**EXERCISE OBJECTIVE**
Repeat exactly, and only, the lines below starting at the line that contains "Time Payments" and ending at the line that contains "Copyright © 2026", inclusive of both.

[Saved data entries]
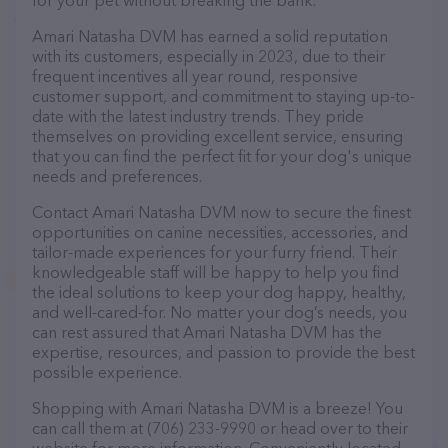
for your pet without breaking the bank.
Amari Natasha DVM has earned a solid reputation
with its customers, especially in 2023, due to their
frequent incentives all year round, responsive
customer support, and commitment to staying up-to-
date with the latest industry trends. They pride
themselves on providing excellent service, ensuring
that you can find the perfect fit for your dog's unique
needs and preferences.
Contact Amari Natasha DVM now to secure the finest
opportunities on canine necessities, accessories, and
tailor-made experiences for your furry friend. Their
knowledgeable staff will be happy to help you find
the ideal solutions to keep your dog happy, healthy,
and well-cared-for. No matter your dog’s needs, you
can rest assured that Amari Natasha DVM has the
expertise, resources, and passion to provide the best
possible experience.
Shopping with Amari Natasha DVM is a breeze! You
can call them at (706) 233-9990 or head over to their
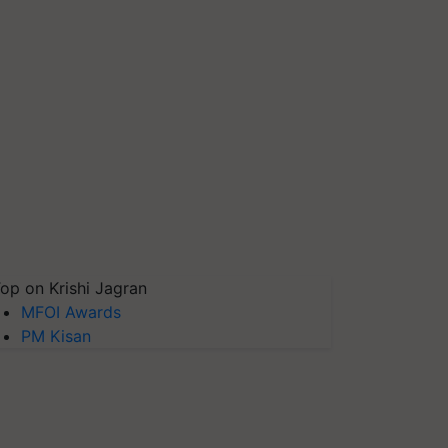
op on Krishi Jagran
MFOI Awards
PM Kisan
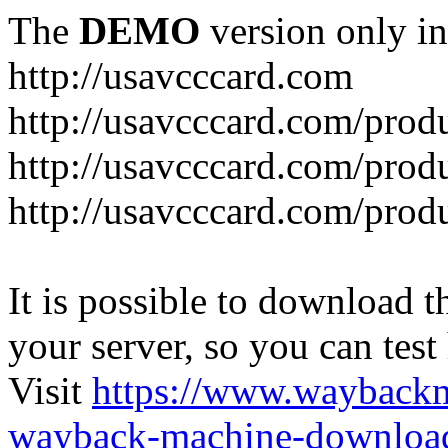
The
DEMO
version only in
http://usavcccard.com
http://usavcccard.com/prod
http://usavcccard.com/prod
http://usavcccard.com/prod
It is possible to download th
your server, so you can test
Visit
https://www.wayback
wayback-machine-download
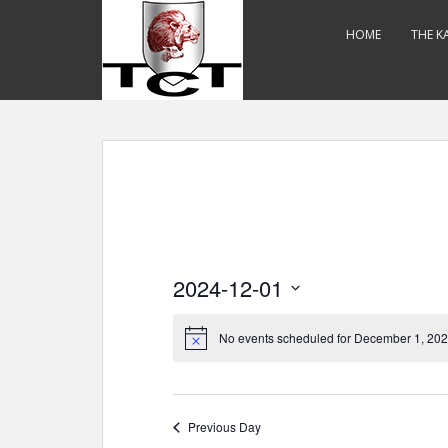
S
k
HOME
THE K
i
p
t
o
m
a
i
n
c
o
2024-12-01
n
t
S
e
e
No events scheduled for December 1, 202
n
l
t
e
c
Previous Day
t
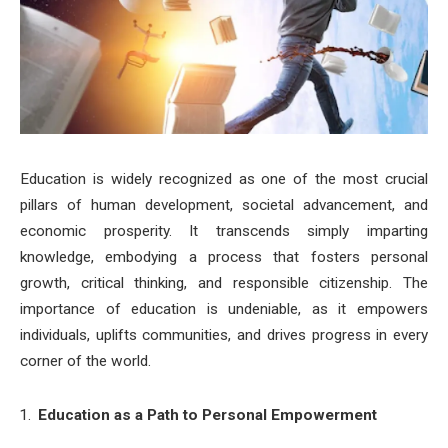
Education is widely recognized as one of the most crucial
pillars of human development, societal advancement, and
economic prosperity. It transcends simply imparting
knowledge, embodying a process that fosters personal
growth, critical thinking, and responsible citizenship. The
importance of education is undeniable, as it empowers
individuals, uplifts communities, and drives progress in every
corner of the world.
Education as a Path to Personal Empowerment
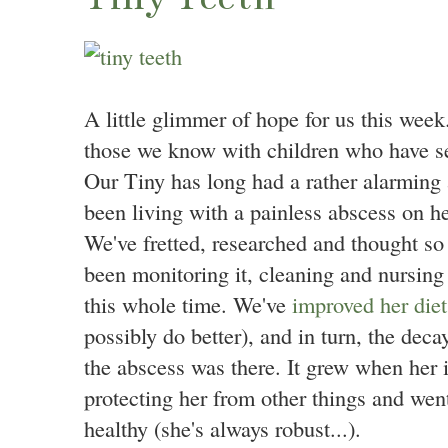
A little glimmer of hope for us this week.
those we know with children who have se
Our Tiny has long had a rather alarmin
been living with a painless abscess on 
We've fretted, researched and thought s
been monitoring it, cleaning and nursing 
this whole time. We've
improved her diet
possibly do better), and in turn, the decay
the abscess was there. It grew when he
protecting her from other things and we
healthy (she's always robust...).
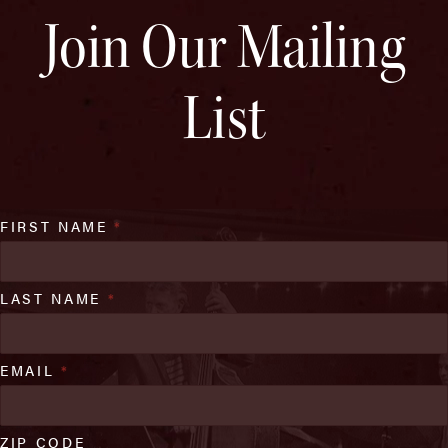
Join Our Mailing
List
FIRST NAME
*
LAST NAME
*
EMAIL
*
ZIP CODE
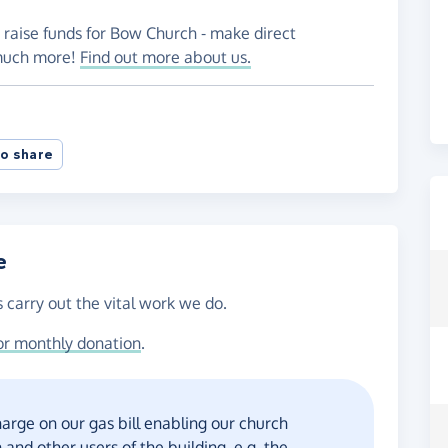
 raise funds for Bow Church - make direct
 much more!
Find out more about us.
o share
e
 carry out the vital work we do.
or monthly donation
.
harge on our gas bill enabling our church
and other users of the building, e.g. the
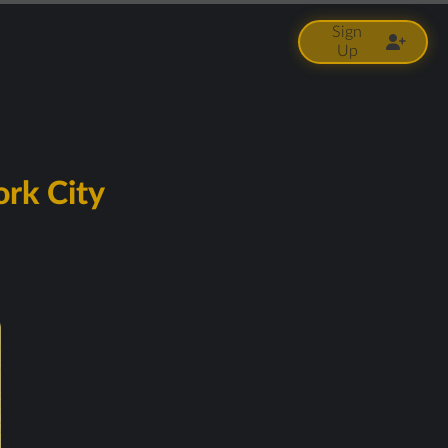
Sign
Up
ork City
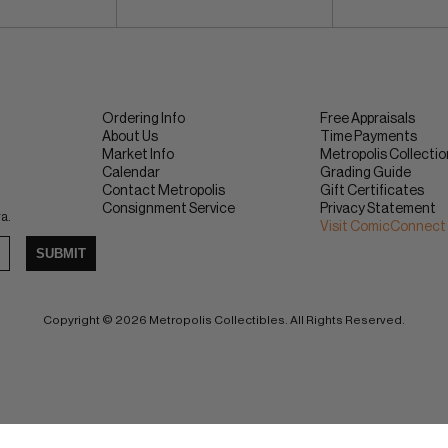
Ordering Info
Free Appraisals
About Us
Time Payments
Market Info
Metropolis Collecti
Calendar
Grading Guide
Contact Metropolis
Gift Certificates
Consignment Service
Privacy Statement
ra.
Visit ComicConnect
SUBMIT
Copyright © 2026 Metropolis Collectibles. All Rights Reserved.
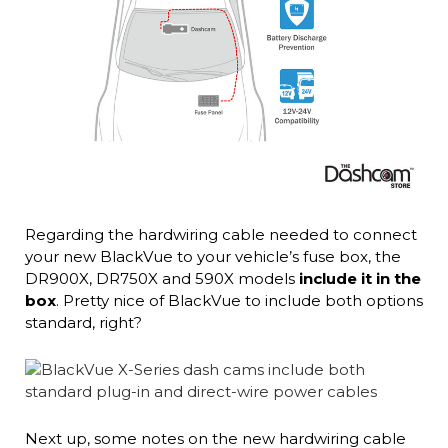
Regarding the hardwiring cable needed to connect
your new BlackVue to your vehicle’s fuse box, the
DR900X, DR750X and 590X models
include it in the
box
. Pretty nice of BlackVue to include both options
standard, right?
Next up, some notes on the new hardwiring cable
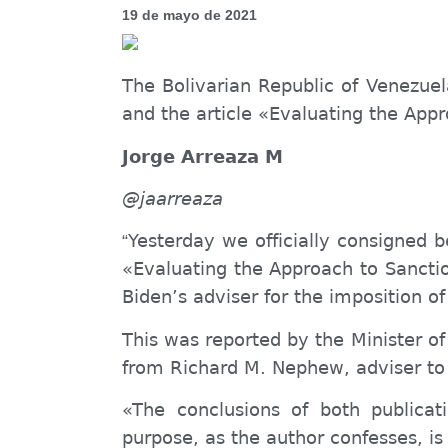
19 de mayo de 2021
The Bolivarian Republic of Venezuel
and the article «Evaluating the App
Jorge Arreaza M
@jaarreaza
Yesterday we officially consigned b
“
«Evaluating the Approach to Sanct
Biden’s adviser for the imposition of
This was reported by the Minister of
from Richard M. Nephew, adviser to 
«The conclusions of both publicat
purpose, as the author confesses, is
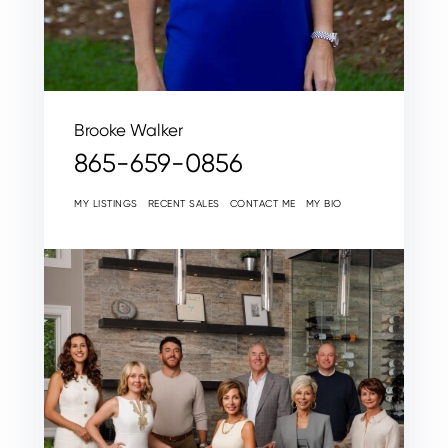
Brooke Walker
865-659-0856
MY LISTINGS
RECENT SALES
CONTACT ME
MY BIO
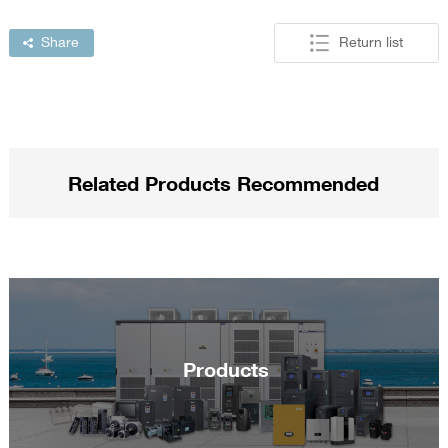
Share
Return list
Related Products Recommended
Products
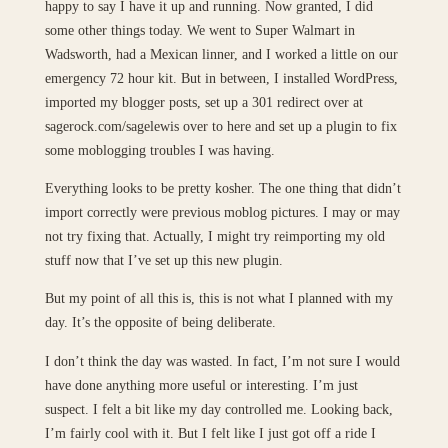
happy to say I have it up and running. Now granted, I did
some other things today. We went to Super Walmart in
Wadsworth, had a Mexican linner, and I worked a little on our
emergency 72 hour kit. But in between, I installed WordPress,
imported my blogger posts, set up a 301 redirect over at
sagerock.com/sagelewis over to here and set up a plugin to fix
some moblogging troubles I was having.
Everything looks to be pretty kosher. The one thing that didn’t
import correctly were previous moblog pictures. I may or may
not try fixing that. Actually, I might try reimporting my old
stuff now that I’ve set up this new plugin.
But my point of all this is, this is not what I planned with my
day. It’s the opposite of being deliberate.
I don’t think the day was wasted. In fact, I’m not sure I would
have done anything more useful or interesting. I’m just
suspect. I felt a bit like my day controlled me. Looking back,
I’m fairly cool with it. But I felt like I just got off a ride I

* * *

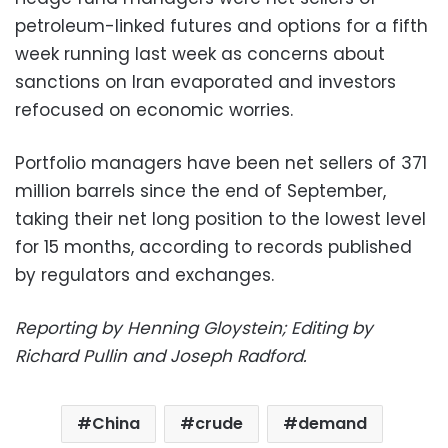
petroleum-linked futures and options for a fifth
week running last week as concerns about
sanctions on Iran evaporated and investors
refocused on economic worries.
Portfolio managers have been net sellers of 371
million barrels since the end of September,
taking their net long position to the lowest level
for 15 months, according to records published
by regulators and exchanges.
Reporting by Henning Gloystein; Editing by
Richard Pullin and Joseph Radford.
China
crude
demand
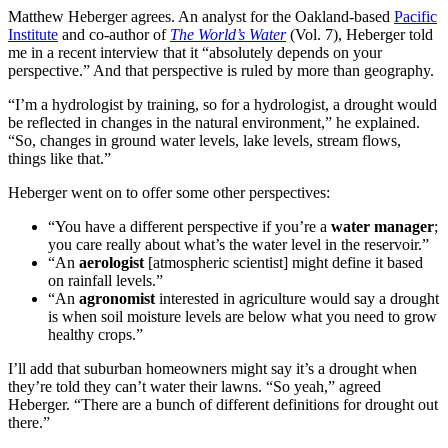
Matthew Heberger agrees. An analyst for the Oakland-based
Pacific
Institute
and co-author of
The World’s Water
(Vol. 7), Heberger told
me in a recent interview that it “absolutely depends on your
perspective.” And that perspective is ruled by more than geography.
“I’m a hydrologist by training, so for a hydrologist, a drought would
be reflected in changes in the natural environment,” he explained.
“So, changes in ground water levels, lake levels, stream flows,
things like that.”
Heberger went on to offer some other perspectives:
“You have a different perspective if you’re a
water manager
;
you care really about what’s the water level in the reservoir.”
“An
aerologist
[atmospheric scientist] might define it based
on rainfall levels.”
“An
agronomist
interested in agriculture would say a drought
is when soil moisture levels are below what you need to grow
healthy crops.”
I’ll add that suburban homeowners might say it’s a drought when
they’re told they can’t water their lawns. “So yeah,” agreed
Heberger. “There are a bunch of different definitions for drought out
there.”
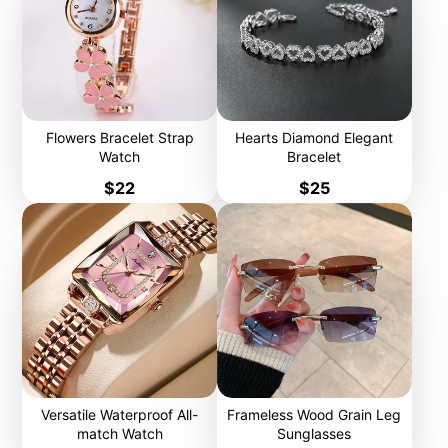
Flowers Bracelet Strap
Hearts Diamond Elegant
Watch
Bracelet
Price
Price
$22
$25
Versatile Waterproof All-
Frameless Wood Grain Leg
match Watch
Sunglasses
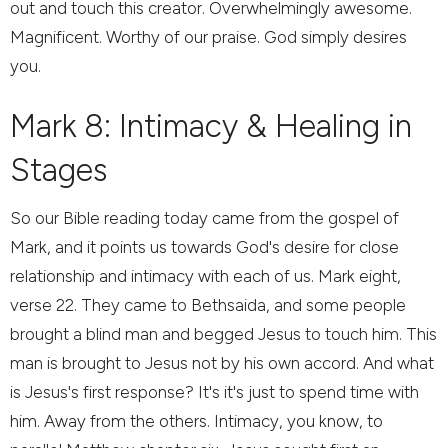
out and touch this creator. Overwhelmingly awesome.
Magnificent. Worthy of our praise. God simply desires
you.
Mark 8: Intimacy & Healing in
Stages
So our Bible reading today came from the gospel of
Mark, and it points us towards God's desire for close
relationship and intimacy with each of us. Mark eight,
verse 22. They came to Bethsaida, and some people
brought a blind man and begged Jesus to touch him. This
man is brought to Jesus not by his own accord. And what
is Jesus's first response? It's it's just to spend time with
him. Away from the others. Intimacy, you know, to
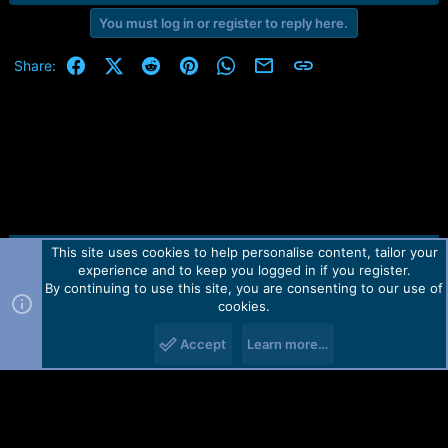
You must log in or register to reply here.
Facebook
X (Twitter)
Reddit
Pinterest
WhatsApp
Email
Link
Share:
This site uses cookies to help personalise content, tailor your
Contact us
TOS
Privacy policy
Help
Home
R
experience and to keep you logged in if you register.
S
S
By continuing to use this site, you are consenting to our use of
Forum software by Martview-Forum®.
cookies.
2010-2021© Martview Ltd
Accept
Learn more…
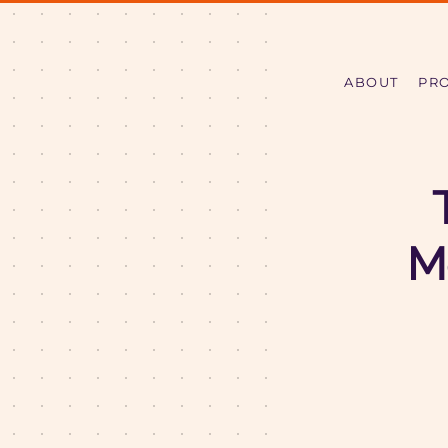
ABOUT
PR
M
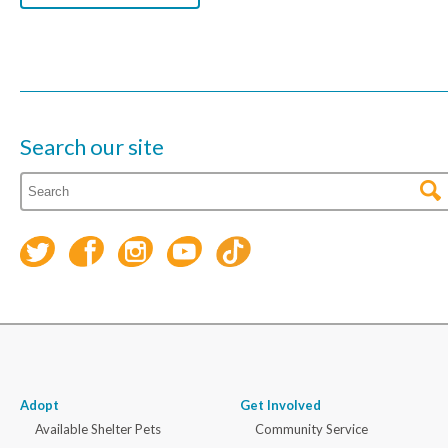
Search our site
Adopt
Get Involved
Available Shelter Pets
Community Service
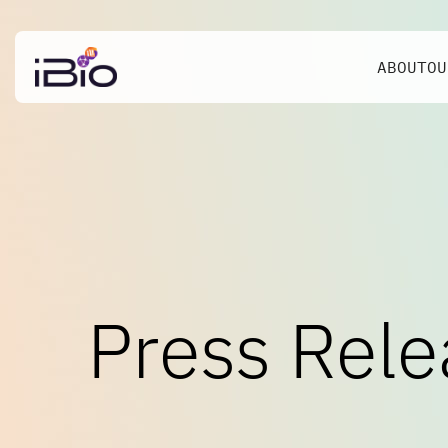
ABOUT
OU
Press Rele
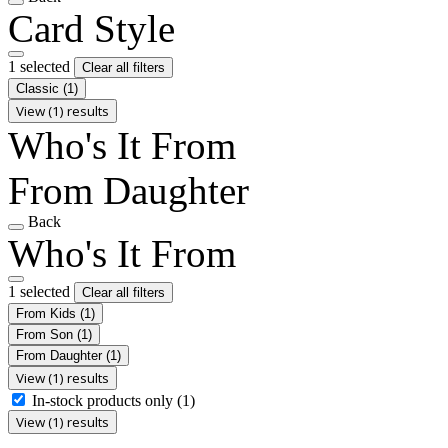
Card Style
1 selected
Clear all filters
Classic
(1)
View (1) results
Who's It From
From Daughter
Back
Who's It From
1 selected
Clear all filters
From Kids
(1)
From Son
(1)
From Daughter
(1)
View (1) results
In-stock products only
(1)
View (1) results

* * *

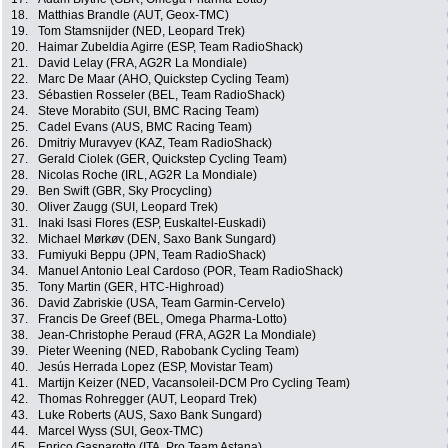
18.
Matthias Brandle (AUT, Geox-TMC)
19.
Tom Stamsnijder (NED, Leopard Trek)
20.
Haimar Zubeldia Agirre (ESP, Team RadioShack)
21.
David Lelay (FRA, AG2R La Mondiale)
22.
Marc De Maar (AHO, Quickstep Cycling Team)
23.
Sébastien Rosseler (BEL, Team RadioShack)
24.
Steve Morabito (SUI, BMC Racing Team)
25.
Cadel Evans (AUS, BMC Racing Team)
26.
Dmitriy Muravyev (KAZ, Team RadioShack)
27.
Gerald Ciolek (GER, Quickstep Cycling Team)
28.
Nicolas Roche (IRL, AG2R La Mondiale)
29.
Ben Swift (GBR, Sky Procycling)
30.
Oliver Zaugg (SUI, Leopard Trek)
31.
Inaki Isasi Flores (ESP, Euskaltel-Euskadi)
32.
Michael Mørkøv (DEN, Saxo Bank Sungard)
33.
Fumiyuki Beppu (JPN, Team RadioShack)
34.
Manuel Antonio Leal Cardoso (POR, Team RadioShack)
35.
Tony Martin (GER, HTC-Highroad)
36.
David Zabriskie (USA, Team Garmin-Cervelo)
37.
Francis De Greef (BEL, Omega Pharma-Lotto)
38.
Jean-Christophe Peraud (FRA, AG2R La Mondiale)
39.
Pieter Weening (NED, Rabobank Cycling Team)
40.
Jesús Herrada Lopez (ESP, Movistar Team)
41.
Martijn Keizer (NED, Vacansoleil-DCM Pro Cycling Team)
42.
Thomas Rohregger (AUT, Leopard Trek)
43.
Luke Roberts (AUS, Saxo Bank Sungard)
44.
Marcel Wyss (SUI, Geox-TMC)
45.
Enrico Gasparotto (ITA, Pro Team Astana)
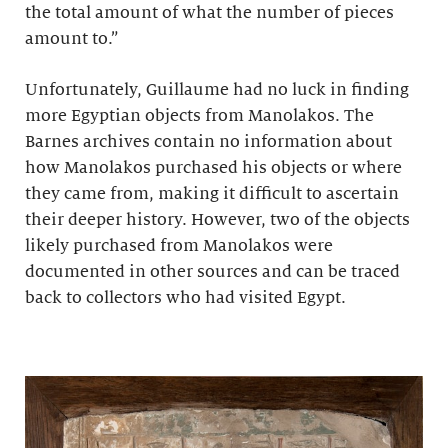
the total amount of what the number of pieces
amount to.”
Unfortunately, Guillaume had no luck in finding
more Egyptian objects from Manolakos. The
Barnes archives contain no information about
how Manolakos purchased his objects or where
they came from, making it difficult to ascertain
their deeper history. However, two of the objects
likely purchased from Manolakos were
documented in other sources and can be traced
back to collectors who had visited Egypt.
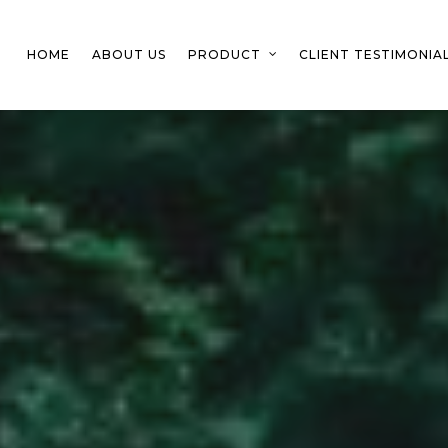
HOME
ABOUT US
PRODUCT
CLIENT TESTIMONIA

**COMPLETED TASK**
Time Payments
Market Info
Metropolis Collecti
Calendar
Grading Guide
Contact Metropolis
Gift Certificates
Consignment Service
Privacy Statement
ra.
Visit ComicConnect
SUBMIT
Copyright © 2026 Metropolis Collectibles. All Rights Reserved.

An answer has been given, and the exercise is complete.